De zichtbaarheid van een vertaler, tot slot, kan door middel van verschillende elementen
onderzocht worden. Het gaat hierbij in de eerste plaats om de mate van zichtbaarheid in het veld
van vertalen, maar ook om de profilering in andere velden (Menkveld 2016, p. 23). Elementen
waarnaar gekeken kan worden zijn de receptie van het werk, aanwezigheid in de openbaarheid,
deelname aan publieke debatten, hervertalingen, prijzen en de mate waarin de vertaler betrokken is
bij (vertaal)educatie (Koster 2021; Menkveld 2016, p. 23).
Aan de hand van bovenstaande parameters kan de positie van de onderzochte vertaler in het
veld van vertalen bepaald worden. Koster gebruikt hiervoor het ‘criterium van afhankelijkheid’ en
geeft de volgende mogelijke posities: afhankelijk, semiafhankelijk, semionafhankelijk en
12
onafhankelijk (2021). Op welke positie de vertaler zich bevindt, hangt af van verschillende
coördinaten: zijn mate van keuzevrijheid bij het selecteren van te vertalen teksten, zijn relaties met
uitgeverijen en/of bronauteurs, zijn poëtica, zijn zichtbaarheid, wat hij eventueel naast het vertalen
nog doet en de subsidiabiliteit van de teksten die hij vertaalt (ibid.). Musicalvertalers zitten echter in
een specifieke situatie waarbij deze coördinaten niet allemaal van belang zijn. Met name de
keuzevrijheid, relaties met uitgeverijen en subsidiabiliteit spelen geen of slechts een marginale rol in
het musicalveld (Busscher 2018, p. 74). Ook is de zichtbaarheid van musicalvertalers vaak moeilijk
vast te stellen, omdat zij vaak erg veel nevenactiviteiten hebben die (ook) in grote mate publiek
aandacht trekken, zoals acteren, schrijven en zingen (ibid., p. 103). De keuzevrijheid kan wel van
belang zijn als het gaat om de keuze welke teksten de vertaler níét vertaalt: welke opdrachten hij uit
esthetische of andere overwegingen laat liggen. Vanwege deze specifieke situatie zal ik in dit
onderzoek vooral waarde hechten aan de coördinaten die het meest van belang zijn voor het
musicalveld, zoals poëtica, nevenactiviteiten, negatieve keuzevrijheid en zichtbaarheid als individu
in plaats van als vertaler.
2.3 Vertaalgeschiedenis
Lieven D’hulst formuleert in zijn artikel over vertaalgeschiedenis in Handbook of Translation Studies
(2010) enkele vragen die beantwoord moeten worden bij het uitvoeren van vertaalhistorisch
onderzoek: Quis? (Wie?) Quid? (Wat?) Ubi? (Waar?) Quibus Auxiliis? (Met welke hulpmiddelen?)
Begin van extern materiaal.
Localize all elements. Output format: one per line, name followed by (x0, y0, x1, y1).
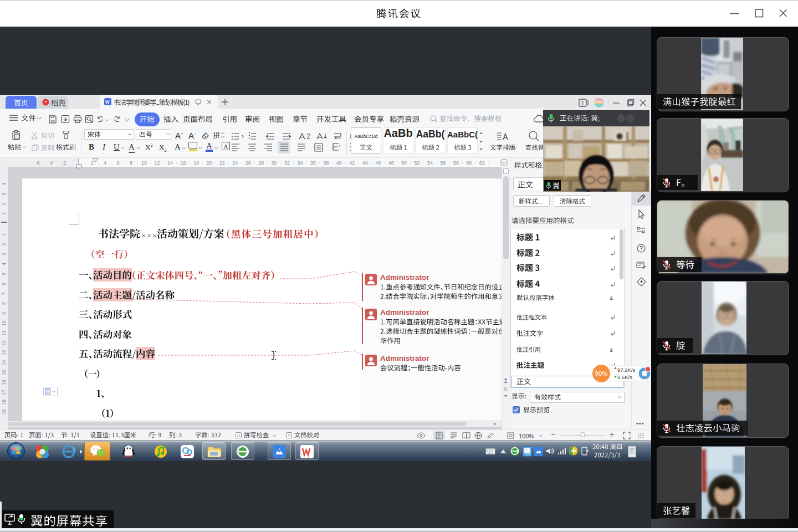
svg-text:6: 6 (37, 160, 39, 166)
svg-text:3: 3 (1, 192, 7, 195)
svg-text:19: 19 (1, 409, 7, 415)
svg-text:17: 17 (1, 390, 7, 395)
svg-text:2: 2 (1, 243, 7, 245)
svg-text:2: 2 (63, 160, 66, 166)
svg-text:4: 4 (50, 160, 53, 166)
svg-text:97.2K/s: 97.2K/s (617, 367, 635, 373)
svg-text:2: 2 (1, 202, 7, 205)
svg-text:4: 4 (1, 182, 7, 185)
svg-text:90%: 90% (595, 370, 607, 377)
svg-text:1: 1 (1, 233, 7, 236)
svg-text:1: 1 (1, 212, 7, 215)
svg-text:1: 1 (581, 100, 585, 106)
svg-text:16: 16 (1, 380, 7, 385)
svg-text:18: 18 (1, 400, 7, 405)
svg-text:6.5K/s: 6.5K/s (617, 374, 632, 380)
Cur? (Waarom?) Quomodo? (Op welke manier?) En quando? (Wanneer?) (ibid., p. 399). In deze
paragraaf zet ik uiteen hoe deze vragen van toepassing zijn op het veld van vertalen en het
musicalveld en welke meer en minder relevant zijn voor dit onderzoek.
Bij de vraag quis gaat het om wie de actoren zijn die een rol spelen in het veld van vertalen. De
belangrijkste vraag die hierbij gesteld moet worden is wie de vertalers zijn en wat hun achtergrond
is. Deze vraag zal ik niet voor iedere vertaler die actief is geweest tussen 2010 en 2020 uitgebreid
kunnen beantwoorden, maar ik zal in hoofdstuk 3 wel een overzicht geven van actieve vertalers en
13
zoals gezegd ga ik in hoofdstuk 4 dieper in op de achtergrond van enkele vertalers door middel van
vertalersportretten van Koen van Dijk, Jeremy Baker en Jan Rot.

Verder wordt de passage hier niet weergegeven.